▸ Assignment:
Search the entries below for "Slamsugning", and copy each line where it appears.

▸ Listed entries:
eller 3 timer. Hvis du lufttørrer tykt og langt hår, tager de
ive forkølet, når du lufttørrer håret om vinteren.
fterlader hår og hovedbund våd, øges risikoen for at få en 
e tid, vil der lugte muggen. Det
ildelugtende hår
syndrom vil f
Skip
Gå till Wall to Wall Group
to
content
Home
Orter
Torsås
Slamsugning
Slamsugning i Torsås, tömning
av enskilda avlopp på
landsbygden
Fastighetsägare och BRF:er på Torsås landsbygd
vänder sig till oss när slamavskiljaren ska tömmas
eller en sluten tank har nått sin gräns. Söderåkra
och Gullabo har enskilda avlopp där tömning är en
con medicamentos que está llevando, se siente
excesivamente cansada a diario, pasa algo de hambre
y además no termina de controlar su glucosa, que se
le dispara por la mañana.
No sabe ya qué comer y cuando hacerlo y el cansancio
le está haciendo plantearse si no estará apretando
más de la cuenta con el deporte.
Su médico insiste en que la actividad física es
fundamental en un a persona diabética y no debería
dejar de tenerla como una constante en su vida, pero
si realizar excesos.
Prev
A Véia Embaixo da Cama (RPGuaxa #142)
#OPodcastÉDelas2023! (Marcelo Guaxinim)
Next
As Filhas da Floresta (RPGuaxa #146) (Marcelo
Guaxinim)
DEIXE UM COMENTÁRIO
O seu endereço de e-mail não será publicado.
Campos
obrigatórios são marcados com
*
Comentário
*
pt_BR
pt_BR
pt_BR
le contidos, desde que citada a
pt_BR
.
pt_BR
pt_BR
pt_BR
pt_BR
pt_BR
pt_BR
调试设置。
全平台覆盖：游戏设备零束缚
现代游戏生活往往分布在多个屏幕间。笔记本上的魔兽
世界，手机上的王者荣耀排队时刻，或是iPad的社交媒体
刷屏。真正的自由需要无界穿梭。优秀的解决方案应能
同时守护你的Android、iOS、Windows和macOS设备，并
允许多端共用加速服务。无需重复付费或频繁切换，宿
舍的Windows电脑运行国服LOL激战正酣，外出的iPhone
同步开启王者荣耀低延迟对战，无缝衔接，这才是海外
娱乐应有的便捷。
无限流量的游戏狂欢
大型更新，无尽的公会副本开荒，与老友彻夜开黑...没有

▸ Response area:
Slamsugning
Slamsugning i Torsås, tömning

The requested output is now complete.